Cissa, outra cliente nossa há anos, uma empresária muito atraente e bem sucedida, desenvolveu pós-pólio por volta dos 35 anos de idade, o que resultou em grande perda de força e massa muscular no quadríceps e dores fortíssimas no joelho. Tendo tentado “de tudo” sem sucesso, seu ortopedista sugeriu o uso de aparelho ortopédico, o que para ela, era o mesmo que “o fim do mundo”. Foi quando chegou até nós, determinada a evitar o aparelho a qualquer custo. Fez vários intensivos com o próprio Meir, ganhou massa muscular e até hoje leva uma vida bastante ativa usando apenas uma bengala canadense.  Cissa continua trabalhando seu corpo regularmente-nada, anda de bicicleta, recebe sessões de massagens de diversos terapeutas, experimenta outras modalidades de trabalho corporal e, de tempos em tempos, quando o joelho entra em crise, faz um novo intensivo. Quase 15 anos se passaram desde seu primeiro encontro com o Self-Healing!

 Algumas dicas do método:

  1. Trabalhe as áreas adjacentes: Por exemplo, se a sua panturrilha for fraca, antes de mais nada você precisa fazer mais sangue chegar até ela, fazendo muita massagem, inclusive profunda, na coxa, ao redor do joelho, no pé e nos dedos, além de mover essas áreas em movimentos circulares, ativamente sempre que possível, e também passivamente (movendo-as  com suas mãos). Aí, massageie a panturrilha com movimentos circulares e repetidos num mesmo lugar por vários minutos, até sentir um sutil aumento de tonus local. Trabalhe toda a panturrilha dessa forma, alternando com massagens profundas e superficiais, lentas e rápidas.  Repita os movimentos de pés e dedos, visualize o movimento acontecendo, massageie mais uma vez e repita os movimentos.

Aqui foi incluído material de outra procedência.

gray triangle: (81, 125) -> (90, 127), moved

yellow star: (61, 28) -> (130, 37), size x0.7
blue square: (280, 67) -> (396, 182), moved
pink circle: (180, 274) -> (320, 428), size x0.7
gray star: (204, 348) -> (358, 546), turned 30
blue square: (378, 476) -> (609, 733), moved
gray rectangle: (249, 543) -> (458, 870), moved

  2. Solte os quadris: se uma ou ambas das suas pernas tiverem sido afetadas, você necessariamente carrega muita tensão nos quadris. É importante soltá-la através de massagem de vibração, alongamentos e massagem profunda, para liberar a circulação sanguínea para as pernas e facilitar a condução dos impulsos nervosos. A massagem feita em posições alongadas é o meio mais rápido e eficaz de soltar a região lombar e quadris. Seja criativo, use móveis e paredes para alongar-se, e respire lenta e profundamente enquanto alonga.

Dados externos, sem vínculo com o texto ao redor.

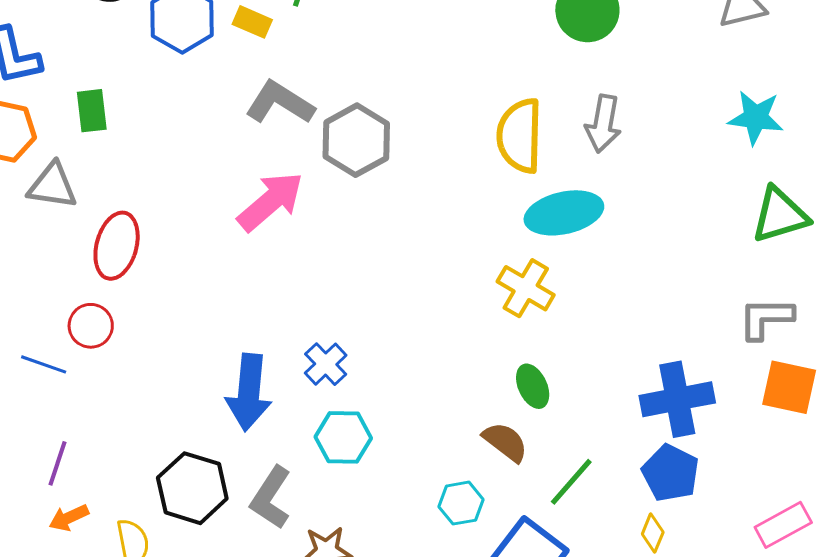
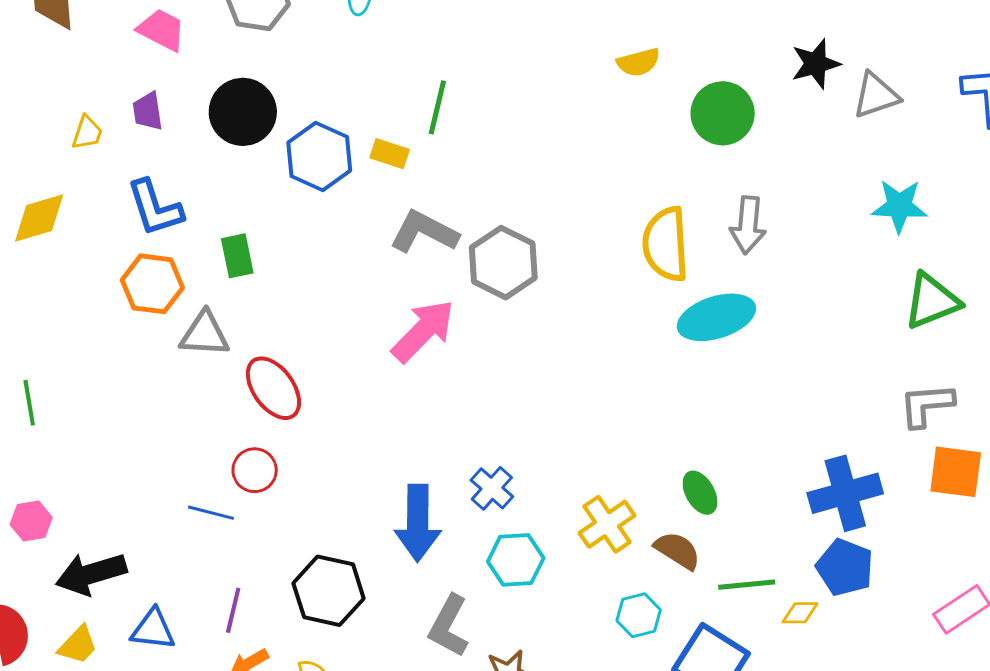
red ellipse: (117, 246) -> (273, 388), turned -46
yellow cross: (526, 288) -> (607, 524), moved, turned 30
green line: (571, 482) -> (747, 585), turned 48
black hexagon: (192, 488) -> (329, 591), moved
yellow diamond: (653, 533) -> (800, 613), moved, turned 72

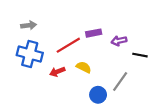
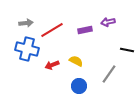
purple arrow: (119, 41) -> (108, 22), moved
red line: (68, 45) -> (52, 30), moved
blue circle: (98, 95) -> (79, 86), moved

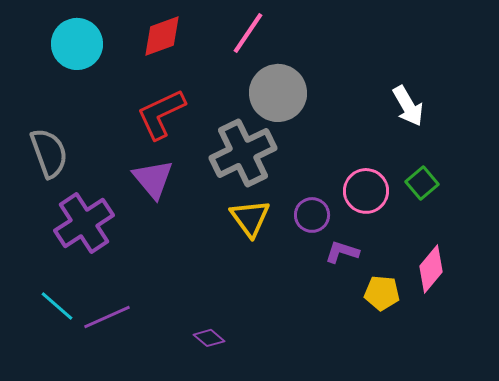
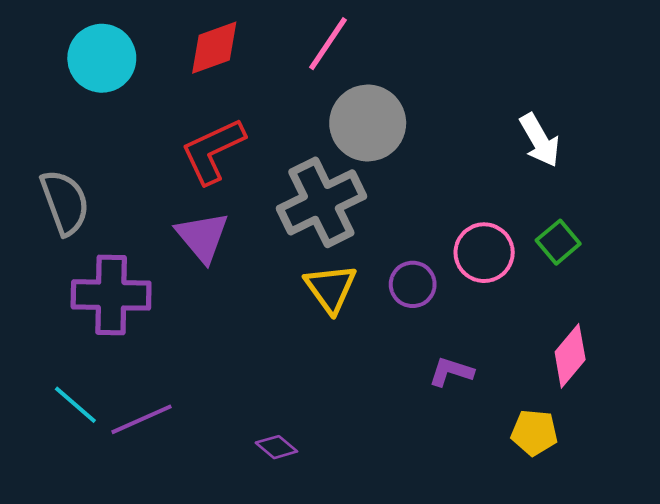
purple cross: (84, 223) -> (111, 295), turned 34
purple L-shape: (342, 252) -> (451, 372), moved
yellow pentagon: (382, 293) -> (534, 433), moved

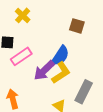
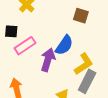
purple arrow: (44, 70) -> (48, 60), turned 150
yellow L-shape: (61, 73) -> (84, 64), moved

  3. Mais repetição e menos carga: quando você estiver trabalhando no fortalecimento de um movimento e já puder trabalhar com carga, lembre-se que é muito mais seguro ir aumentando o número de repetições de um movimento e/ou o ângulo, do que o peso. Excesso de esforço pode levar nos casos de pólio e pós-pólio, à degeneração neuromuscular. Paciência e persistência são a alma do negócio.
  4. Em crise de pós-pólio: diminua suas atividades normais o máximo possível até sair da crise; descanse bastante; interrompa os exercícios de fortalecimento e enfatize o trabalho com a respiração e circulação (veja capítulos correspondentes no Manual de Autocura vol 1); faça movimentos lentos, fáceis e suaves que envolvam o corpo todo – para dessobrecarregar a área afetada. Movimentos suaves na água são também essenciais nessa fase. Receba muita massagem de Self-Healing.